Find every line in the records below that holds the word "美山だより", and copy each one.
═════ AVAILABLE DATA
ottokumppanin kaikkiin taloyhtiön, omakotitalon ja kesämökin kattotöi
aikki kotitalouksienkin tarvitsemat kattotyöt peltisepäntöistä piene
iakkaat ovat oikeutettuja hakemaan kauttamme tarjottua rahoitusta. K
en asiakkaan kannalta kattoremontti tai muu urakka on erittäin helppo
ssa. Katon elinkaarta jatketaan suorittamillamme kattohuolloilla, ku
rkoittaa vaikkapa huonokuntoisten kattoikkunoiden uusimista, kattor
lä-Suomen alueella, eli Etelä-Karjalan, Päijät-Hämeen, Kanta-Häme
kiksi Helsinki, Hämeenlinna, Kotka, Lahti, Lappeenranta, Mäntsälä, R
══════════
═════ AVAILABLE DATA
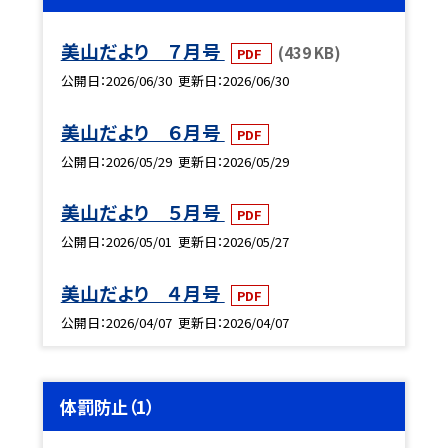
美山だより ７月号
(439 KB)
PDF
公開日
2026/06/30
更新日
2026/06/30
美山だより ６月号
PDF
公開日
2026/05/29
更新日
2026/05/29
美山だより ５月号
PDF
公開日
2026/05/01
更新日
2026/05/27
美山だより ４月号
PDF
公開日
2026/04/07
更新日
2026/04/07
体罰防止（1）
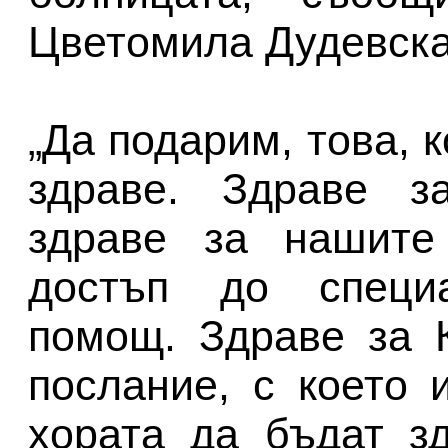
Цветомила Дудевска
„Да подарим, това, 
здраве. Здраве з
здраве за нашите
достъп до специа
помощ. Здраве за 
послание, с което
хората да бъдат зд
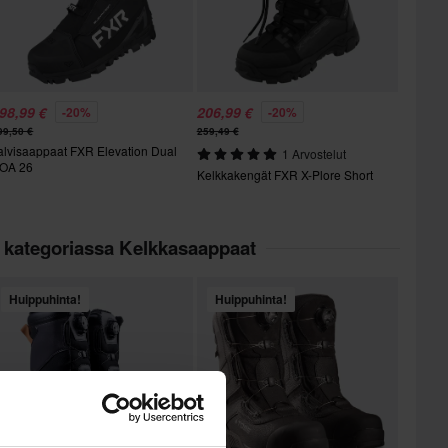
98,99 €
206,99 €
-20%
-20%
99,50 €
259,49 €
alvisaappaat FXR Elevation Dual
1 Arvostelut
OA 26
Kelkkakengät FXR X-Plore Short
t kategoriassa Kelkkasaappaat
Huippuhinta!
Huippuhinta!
══════════
═════ AVAILABLE DATA
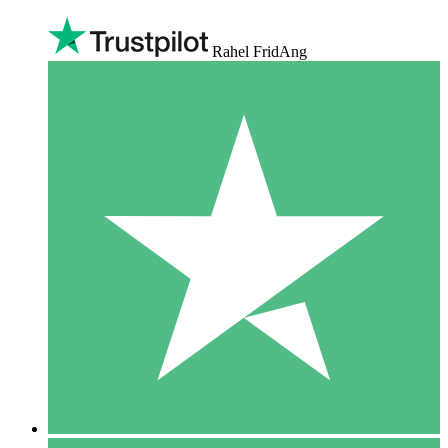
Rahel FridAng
══════════
**RESPONSE AREA**
美山だより ７月号
美山だより ６月号
美山だより ５月号
美山だより ４月号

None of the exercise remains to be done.